En marge de cette "prime", il y a un accord sur la marge d'augmentation salariale de 0,4% (en plus de l'indexation automatique de 2,85%). Donc au total, dans les deux prochaines années, votre salaire pourrait augmenter de maximum 3,25%. 

Le gouvernement fédéral est en outre d'avis qu'une augmentation du salaire minimum doit être envisagée, mais par étapes, et tout devrait se négocier prochainement entre patrons et syndicats, dont on connait la difficulté des relations actuellement. Il serait question d'une évolution calquée sur celle des salaires moyens. L'exécutif envisage des réductions d'impôts pour contribuer à financer ce relèvement du salaire minimum. 

Les autres dossiers sont l'harmonisation des pensions complémentaires des ouvriers et des employés, les heures supplémentaires (afin qu'un nombre accru d'heure soit possible en 2021-2022) et les fins de carrière afin de les rendre "faisables" par le régime d'emplois de fin de carrière. "Le gouvernement souhaite mener un dialogue actif avec les partenaires sociaux sur ces quatre thèmes. Il est disposé à prendre les mesures nécessaires à la mise en œuvre de ces accords", a-t-on précisé à même source.

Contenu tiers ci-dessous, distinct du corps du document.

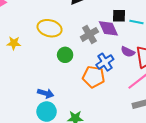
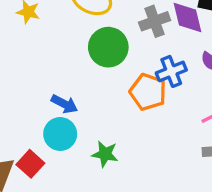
green circle: (65, 55) -> (108, 47), size x1.5

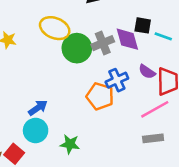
green circle: (108, 47) -> (77, 48), moved
blue arrow: (64, 104) -> (38, 108), turned -60

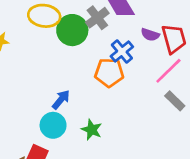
blue arrow: (38, 108) -> (61, 100), moved
gray rectangle: (153, 138) -> (175, 101), turned 66
green star: (70, 144) -> (92, 130), turned 30

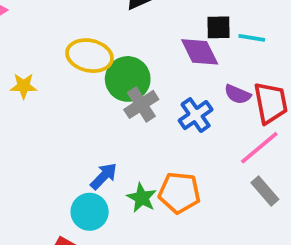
gray cross: (97, 18) -> (141, 104), moved
orange pentagon: (109, 73) -> (179, 193), moved
green star: (92, 130) -> (142, 198), moved

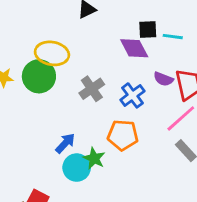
green circle: (128, 79) -> (39, 76), moved
orange pentagon: (179, 193) -> (123, 135), moved
cyan circle: (90, 212) -> (77, 168), moved

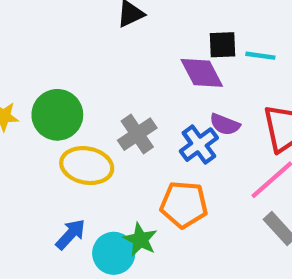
yellow ellipse: (52, 53) -> (87, 166), moved
purple semicircle: (163, 79) -> (225, 124), moved
blue arrow: (65, 143) -> (71, 234), moved

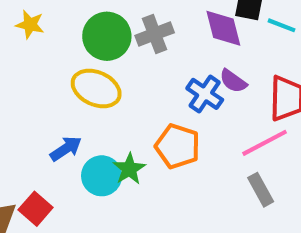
green circle: (57, 115) -> (107, 36), moved
gray cross: (137, 134) -> (155, 34), moved
blue cross: (199, 145) -> (205, 94), turned -33

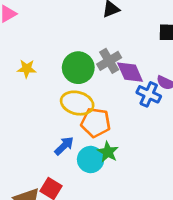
purple diamond: (223, 28) -> (130, 72), moved
orange pentagon: (178, 146) -> (96, 123), moved

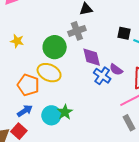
gray cross: (109, 61) -> (77, 31), moved
orange pentagon: (96, 123) -> (28, 85), moved
blue arrow: (64, 146) -> (25, 111), moved

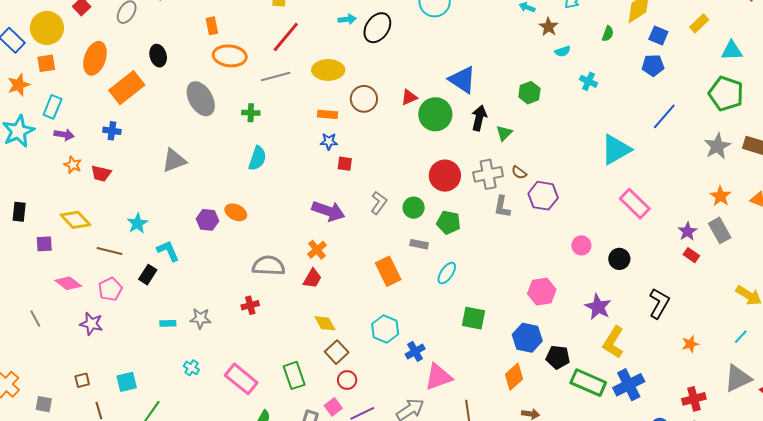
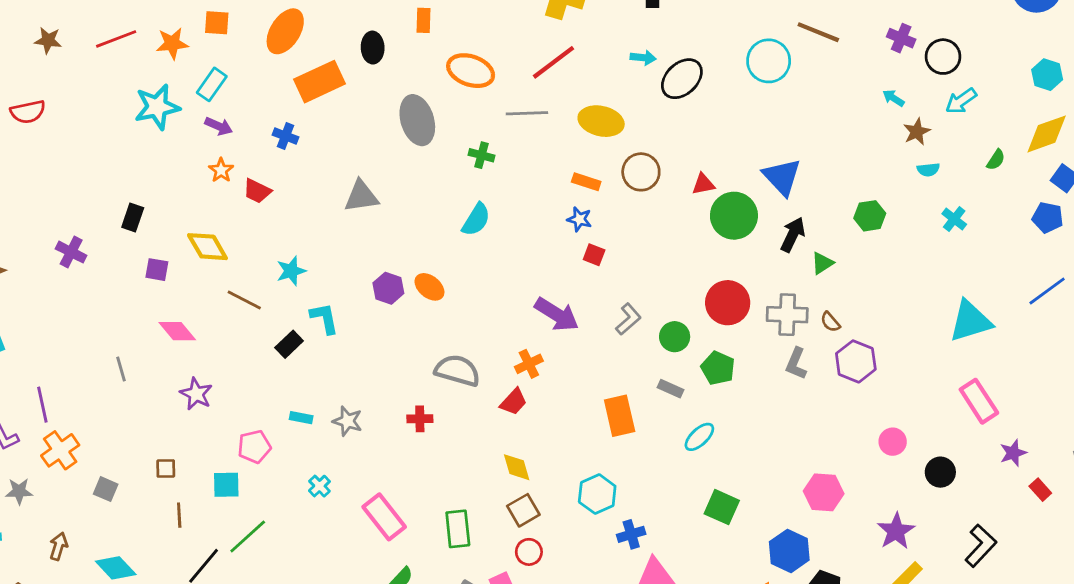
orange rectangle: (212, 26) -> (424, 20), moved
purple star: (687, 231) -> (1013, 453), moved
pink pentagon: (110, 289) -> (254, 447), moved

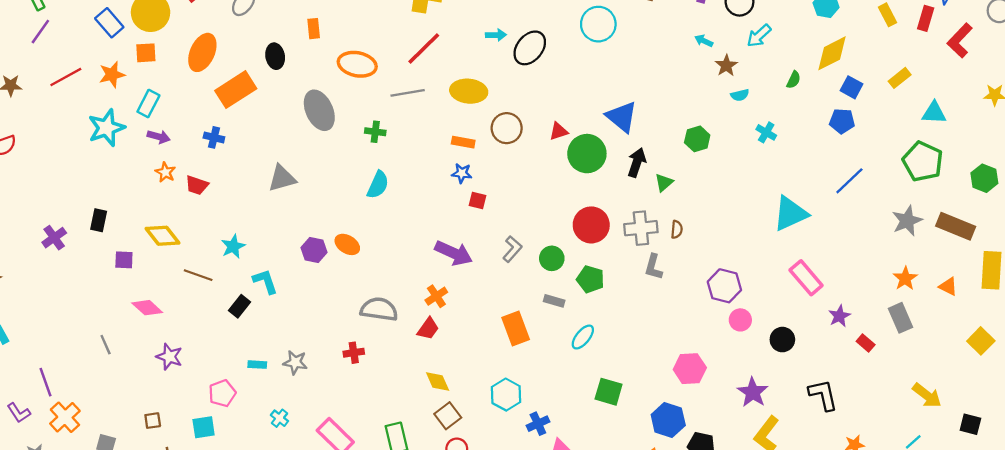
purple cross: (71, 252) -> (54, 238), moved, turned 35
brown semicircle: (830, 322) -> (677, 229), turned -126
purple hexagon: (856, 361) -> (724, 286), moved
black L-shape: (981, 546) -> (823, 395), turned -48

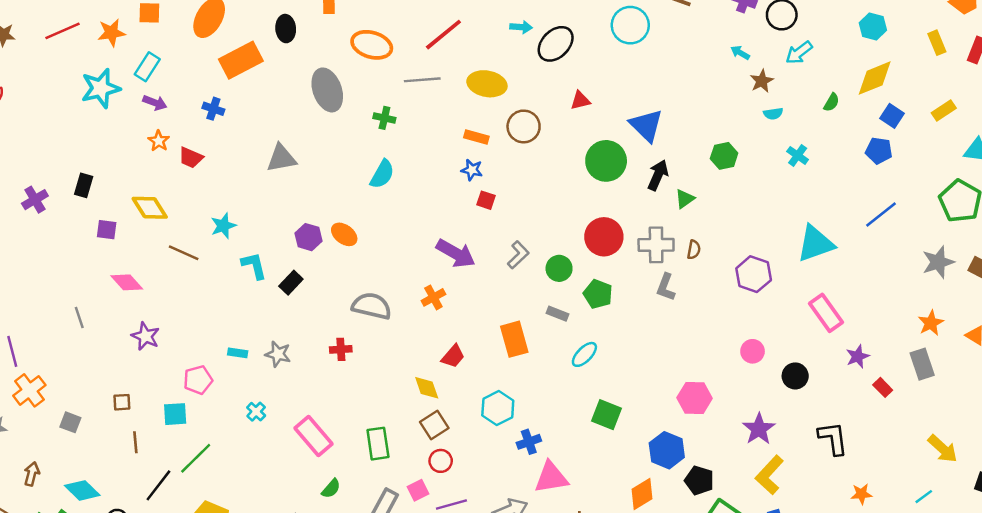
red triangle: (559, 131) -> (580, 101), moved
purple hexagon: (724, 286) -> (754, 274), moved
black rectangle: (239, 306) -> (291, 283), moved
red trapezoid: (428, 329) -> (453, 356), moved

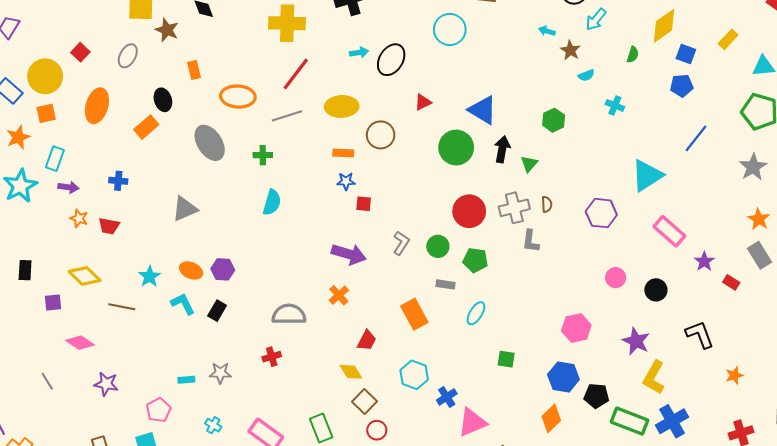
orange rectangle: (241, 60) -> (146, 127), moved, size x0.7
orange ellipse: (344, 234) -> (191, 270), moved
green square: (606, 415) -> (506, 359), size x0.7

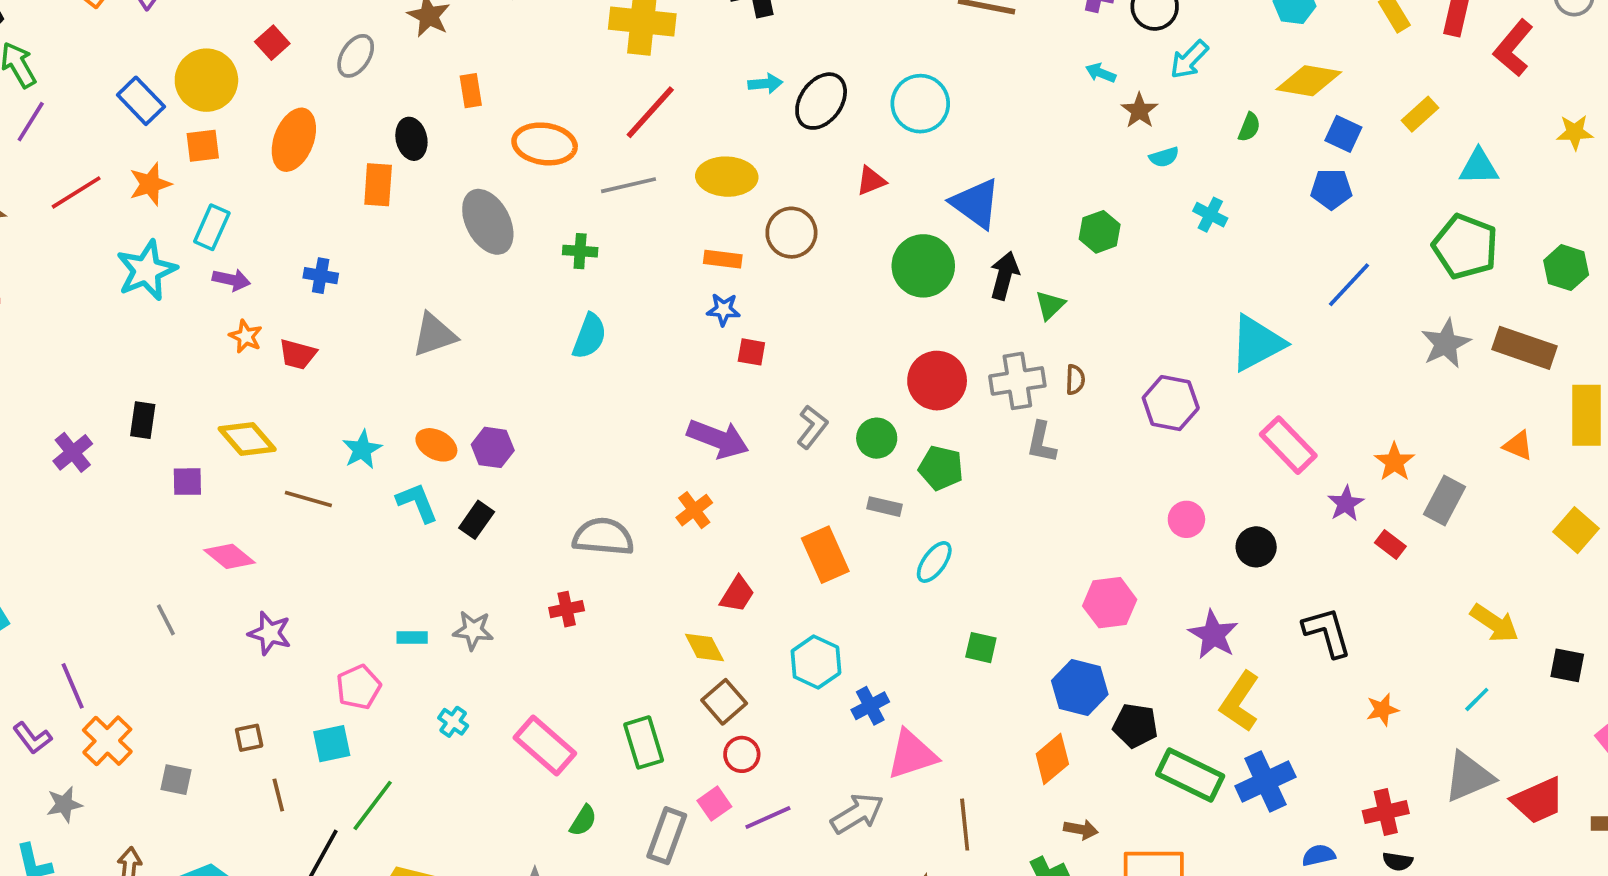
yellow diamond: (664, 26) -> (1309, 81), turned 40
cyan circle: (450, 29) -> (920, 104), moved
orange rectangle: (146, 127) -> (378, 185), turned -50
orange star: (759, 219) -> (1394, 462), moved
gray rectangle: (760, 255) -> (1444, 501), turned 55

La réaction de la FEB, la Fédération des Entreprises de Belgique, plutôt contente :

Le MR se réjouit

"Le MR se réjouit de la proposition de médiation raisonnable faite par le gouvernement dans le cadre de l'Accord interprofessionnel", réagit jeudi matin, sur Twitter, Georges-Louis Bouchez, le président des libéraux francophones, alors que la majorité fédérale est parvenue à un accord dans la nuit.

Cet accord prévoit "le maintien intégral de la loi de 1996 avec une indexation automatique de 2,8% et une marge supplémentaire de 0,4% ; la prolongation du principe de la prime ponctuelle 'corona' telle qu'adoptée par Sophie Wilmès en 2020, avec un plafond de 500 euros et uniquement pour les entreprises qui ont connu une croissance très importante lors de la crise", écrit M. Bouchez sur le réseau social.

"Ces éléments permettent de renforcer deux thèmes majeurs pour le MR: le pouvoir d'achat des travailleurs sans altérer la compétitivité de nos entreprises pour une économie belge gagnante", conclut le président du MR.

Pas le PS ni la FGTB

"La hausse du salaire minimum est un combat fondamental pour les socialistes et fait partie intégrante de la proposition de cette nuit. Si les patrons refusent celle-ci, il n'y aura d'accord sur rien et ce sera la liberté totale de négociation salariale", avertit le président du PS Paul Magnette jeudi sur Twitter.  Le président des socialistes flamands Conner Rousseau (Vooruit) cite également ce point en premier lieu dans une réaction postée sur Twitter : "ceux qui travaillent dur doivent y gagner ("vooruitgaan" en néerlandais). C'est ce que fait ce gouvernement: des salaires minimums plus élevés, des salaires plus élevés et une prime supplémentaire de 500 euros dans les entreprises et les secteurs qui ont bien fonctionné."